简体繁体 English

迭代MapReduce

[英]Iterative MapReduce

原文 2010-12-27 08:18:39 0 4 python/ streaming/ hadoop/ mapreduce/ iteration

I've written a simple k-means clustering code for Hadoop (two separate programs - mapper and reducer). 我为Hadoop编写了一个简单的k-means聚类代码（两个独立的程序 - mapper和reducer）。 The code is working over a small dataset of 2d points on my local box. 代码正在我本地方框上的2d点的小数据集上工作。 It's written in Python and I plan to use Streaming API. 它是用Python编写的，我计划使用Streaming API。

I would like suggestions on how best to run this program on Hadoop. 我想了解如何最好地在Hadoop上运行该程序。

After each run of mapper and reducer, new centres are generated. 每次运行mapper和reducer后，都会生成新的中心。 These centres are input for the next iteration. 这些中心是下一次迭代的输入。

From what I can see, each mapreduce iteration will have to be a separate mapreduce job. 从我所看到的，每个mapreduce迭代都必须是一个单独的mapreduce工作。 And it looks like I'll have to write another script (python/bash) to extract the new centres from HDFS after each reduce phase, and feed it back to mapper. 看起来我必须编写另一个脚本（python / bash），以便在每个reduce阶段之后从HDFS中提取新的中心，并将其反馈给mapper。

Any other easier, less messier way? 还有其他更简单，更简单的方法吗？ If the cluster happens to use a fair scheduler, It will be very long before this computation completes? 如果集群碰巧使用公平的调度程序，那么在此计算完成之前很长时间？

4 个解决方案

You needn't write another job. 你不需要写另一份工作。 You can put the same job in a loop ( a while loop) and just keep changing the parameters of the job, so that when the mapper and reducer complete their processing, the control starts with creating a new configuration, and then you just automatically have an input file that is the output of the previous phase. 您可以将相同的作业放在循环中（while循环）并只是不断更改作业的参数，这样当映射器和缩减器完成其处理时，控件从创建新配置开始，然后您自动拥有输入文件，是前一阶段的输出。

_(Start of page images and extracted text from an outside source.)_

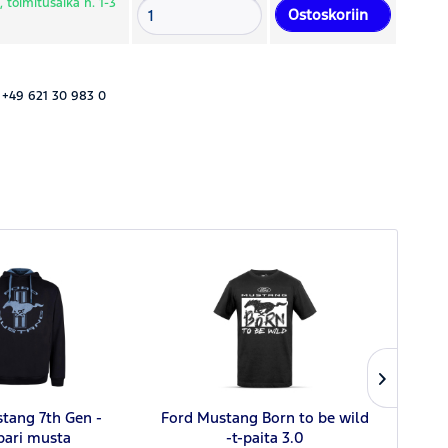
 toimitusaika n. 1-3
Ostoskoriin
 +49 621 30 983 0
tang 7th Gen -
Ford Mustang Born to be wild
Ford 
pari musta
-t-paita 3.0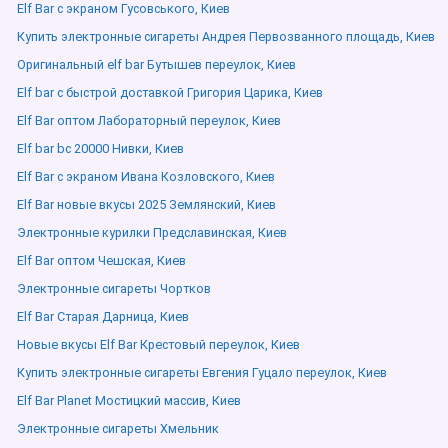
Elf Bar с экраном Гусовського, Киев
Купить электронные сигареты Андрея Первозванного площадь, Киев
Оригинальный elf bar Бутышев переулок, Киев
Elf bar с быстрой доставкой Григория Царика, Киев
Elf Bar оптом Лабораторный переулок, Киев
Elf bar bc 20000 Нивки, Киев
Elf Bar с экраном Ивана Козловского, Киев
Elf Bar новые вкусы 2025 Землянский, Киев
Электронные курилки Предславинская, Киев
Elf Bar оптом Чешская, Киев
Электронные сигареты Чортков
Elf Bar Старая Дарница, Киев
Новые вкусы Elf Bar Крестовый переулок, Киев
Купить электронные сигареты Евгения Гуцало переулок, Киев
Elf Bar Planet Мостицкий массив, Киев
Электронные сигареты Хмельник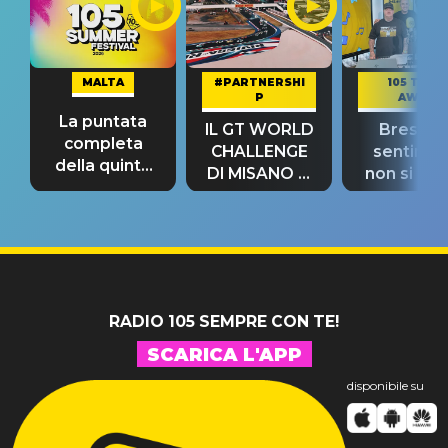
MALTA
#PARTNERSHI
105 TAKE
P
AWAY
La puntata
IL GT WORLD
Bresh: "I
completa
CHALLENGE
sentime
della quinta
DI MISANO si
non si pr
tappa
riconferma
fino alla n
un GRANDE
prima"
SUCCESSO!
RADIO 105 SEMPRE CON TE!
SCARICA L'APP
disponibile su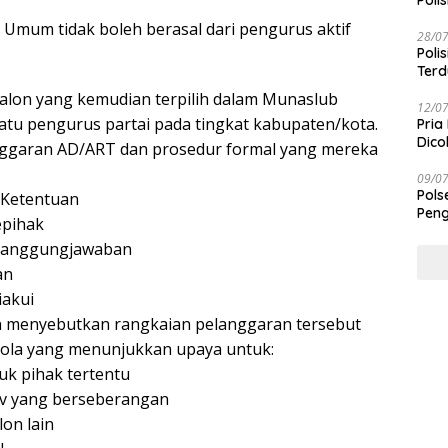
Polis
Umum tidak boleh berasal dari pengurus aktif
28/0
Poli
Terd
Taba
on yang kemudian terpilih dalam Munaslub
12/0
atu pengurus partai pada tingkat kabupaten/kota.
Pria
Dico
ggaran AD/ART dan prosedur formal yang mereka
09/0
Pols
 Ketentuan
Peng
epihak
rtanggungjawaban
an
iakui
menyebutkan rangkaian pelanggaran tersebut
pola yang menunjukkan upaya untuk:
k pihak tertentu
v yang berseberangan
on lain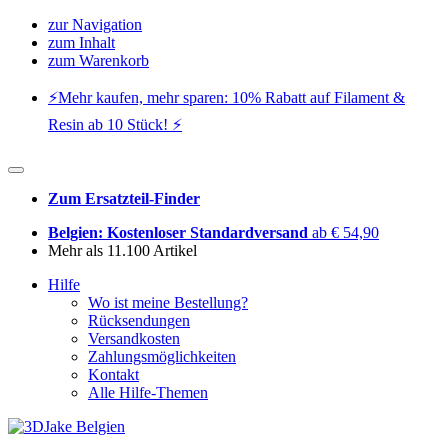
zur Navigation
zum Inhalt
zum Warenkorb
⚡️Mehr kaufen, mehr sparen: 10% Rabatt auf Filament &
Resin ab 10 Stück! ⚡️
Zum Ersatzteil-Finder
Belgien: Kostenloser Standardversand
ab € 54,90
Mehr als 11.100 Artikel
Hilfe
Wo ist meine Bestellung?
Rücksendungen
Versandkosten
Zahlungsmöglichkeiten
Kontakt
Alle Hilfe-Themen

The Java interface of Hadoop has the concept of chaining several jobs: http://developer.yahoo.com/hadoop/tutorial/module4.html#chaining Hadoop的Java接口具有链接多个作业的概念： http ： //developer.yahoo.com/hadoop/tutorial/module4.html#chaining

However, since you're using Hadoop Streaming you don't have any support for chaining jobs and managing workflows. 但是，由于您使用的是Hadoop Streaming，因此您无法支持链接作业和管理工作流。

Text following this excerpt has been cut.